Alzheimer’s Australia Chief Executive Officer Maree McCabe said it was disappointing to see that dementia was now the leading cause of death in women in Australia and that the overall rates for dementia were increasing.
“This fact combined with the increasing prevalence of dementia is surely a cause of concern for all Australians,” she said.
“As a nation we need to do more to reduce people’s risk of dementia so that the onset of dementia in individuals is avoided or delayed, resulting in fewer people in the community having dementia.
“While it is heartening to see that less Australian women are dying from heart disease due to better treatment options and support, there is still no cure for dementia and people with dementia still struggle to find appropriate support and services.
“More than ever we need to focus on solutions that will meet the specific needs of people living with dementia and their carers and families.
“This includes a multipronged strategy that can reduce the risk and prevalence of dementia, while still building capacity within our communities to understand the needs of people with dementia, and giving people with dementia and their family and carers the specialised support they need in navigating our complex health system.”
Cancers accounted for almost 30% of Australian deaths in 2016. Lung cancer accounted for the most cancer deaths, making it the second leading cause of death for males and fourth leading cause overall.
Colorectal cancer was the sixth leading cause of death, accounting for 5,462 deaths in 2016. Breast cancer was the sixth ranked cause for women, while prostate cancer was the sixth ranked for men.
Diabetes is Australia’s seventh leading cause of death overall, accounting for 3% of all deaths in 2016. Diabetes was considered to be a contributory factor in 10.4% of all deaths in 2016.
Suicide is the leading cause of death among people 15-44 years of age and remains the leading cause of premature mortality in Australia. In 2016, suicide deaths occurred at a rate of 11.7 deaths per 100,000 people.
Aboriginal and Torres Strait Islander peoples are approximately twice as likely to die by suicide than non-Indigenous Australians, with 162 Aboriginal and Torres Strait Islanders dying by suicide in 2016.
Suicide Prevention Australia Chief Executive Sue Murray called for those working in suicide prevention to hold their focus: “Suicide is a complex public health issue that requires sustained investment in prevention efforts to support more Australians to live.
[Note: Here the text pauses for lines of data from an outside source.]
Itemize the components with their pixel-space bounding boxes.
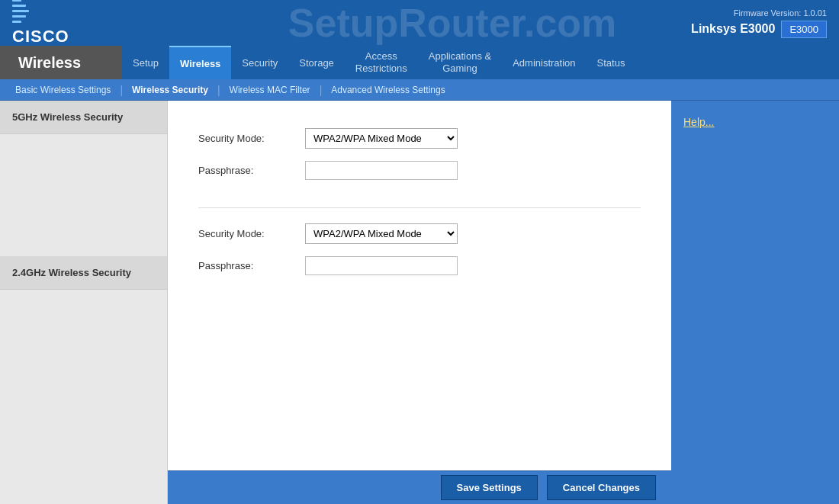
tab-applications-gaming[interactable]: Applications &Gaming <box>418 46 502 79</box>
form-area: Security Mode: Disabled WPA Personal WPA… <box>168 101 671 470</box>
device-model: E3000 <box>781 21 827 38</box>
form-row-passphrase-24ghz: Passphrase: <box>198 256 641 275</box>
tab-setup[interactable]: Setup <box>122 46 169 79</box>
security-mode-select-24ghz[interactable]: Disabled WPA Personal WPA2 Personal WPA2… <box>305 223 458 244</box>
cisco-logo: CISCO <box>12 0 69 47</box>
content: Security Mode: Disabled WPA Personal WPA… <box>168 101 671 504</box>
tab-administration[interactable]: Administration <box>502 46 586 79</box>
help-panel: Help... <box>671 101 839 504</box>
page-title: Wireless <box>0 46 122 79</box>
sub-nav: Basic Wireless Settings | Wireless Secur… <box>0 79 839 101</box>
nav-row: Wireless Setup Wireless Security Storage… <box>0 46 839 79</box>
tab-status[interactable]: Status <box>587 46 636 79</box>
cisco-bar-3 <box>12 15 26 18</box>
passphrase-label-5ghz: Passphrase: <box>198 165 305 176</box>
cisco-bars-icon <box>12 0 29 24</box>
watermark: SetupRouter.com <box>288 0 617 46</box>
cisco-bar-0 <box>12 0 21 2</box>
footer: Save Settings Cancel Changes <box>168 470 671 504</box>
tab-security[interactable]: Security <box>231 46 288 79</box>
cisco-bar-2 <box>12 10 29 12</box>
cisco-bar-1 <box>12 5 26 7</box>
security-mode-select-5ghz[interactable]: Disabled WPA Personal WPA2 Personal WPA2… <box>305 128 458 149</box>
header: CISCO SetupRouter.com Firmware Version: … <box>0 0 839 46</box>
sidebar-item-5ghz[interactable]: 5GHz Wireless Security <box>0 101 167 134</box>
sidebar: 5GHz Wireless Security 2.4GHz Wireless S… <box>0 101 168 504</box>
sidebar-item-24ghz[interactable]: 2.4GHz Wireless Security <box>0 256 167 290</box>
cancel-changes-button[interactable]: Cancel Changes <box>547 475 656 500</box>
header-right: Firmware Version: 1.0.01 Linksys E3000 E… <box>691 8 827 38</box>
passphrase-label-24ghz: Passphrase: <box>198 260 305 271</box>
tab-storage[interactable]: Storage <box>288 46 345 79</box>
cisco-logo-text: CISCO <box>12 27 69 47</box>
help-link[interactable]: Help... <box>683 116 714 128</box>
subnav-wireless-security[interactable]: Wireless Security <box>123 85 217 95</box>
tab-wireless[interactable]: Wireless <box>169 46 231 79</box>
main: 5GHz Wireless Security 2.4GHz Wireless S… <box>0 101 839 504</box>
passphrase-input-24ghz[interactable] <box>305 256 458 275</box>
nav-tabs: Setup Wireless Security Storage AccessRe… <box>122 46 839 79</box>
subnav-advanced-wireless[interactable]: Advanced Wireless Settings <box>322 85 454 95</box>
security-mode-label-24ghz: Security Mode: <box>198 228 305 239</box>
firmware-version: Firmware Version: 1.0.01 <box>734 8 827 18</box>
section-24ghz: Security Mode: Disabled WPA Personal WPA… <box>198 223 641 303</box>
tab-access-restrictions[interactable]: AccessRestrictions <box>345 46 418 79</box>
form-row-passphrase-5ghz: Passphrase: <box>198 161 641 180</box>
subnav-basic-wireless[interactable]: Basic Wireless Settings <box>6 85 120 95</box>
cisco-bar-4 <box>12 21 21 23</box>
device-info: Linksys E3000 E3000 <box>691 21 827 38</box>
passphrase-input-5ghz[interactable] <box>305 161 458 180</box>
device-name: Linksys E3000 <box>691 22 775 36</box>
form-row-security-mode-5ghz: Security Mode: Disabled WPA Personal WPA… <box>198 128 641 149</box>
subnav-mac-filter[interactable]: Wireless MAC Filter <box>220 85 320 95</box>
save-settings-button[interactable]: Save Settings <box>441 475 538 500</box>
section-5ghz: Security Mode: Disabled WPA Personal WPA… <box>198 128 641 208</box>
form-row-security-mode-24ghz: Security Mode: Disabled WPA Personal WPA… <box>198 223 641 244</box>
security-mode-label-5ghz: Security Mode: <box>198 133 305 144</box>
“We are encouraged by the reported decrease, increased funding, support across Parliament and focus on regionally driven suicide prevention over the past year.
“Many organisations and communities are working hard to implement locally driven prevention plans focusing on priority issues such as primary care and care following discharge from our hospitals, as well as trialling innovative whole of community solutions.
“We will continue to encourage all working in suicide prevention to hold their focus on making the deep systemic and social changes needed.”
The infant mortality rate is at a record low of 3.1 deaths per 1,000 live births.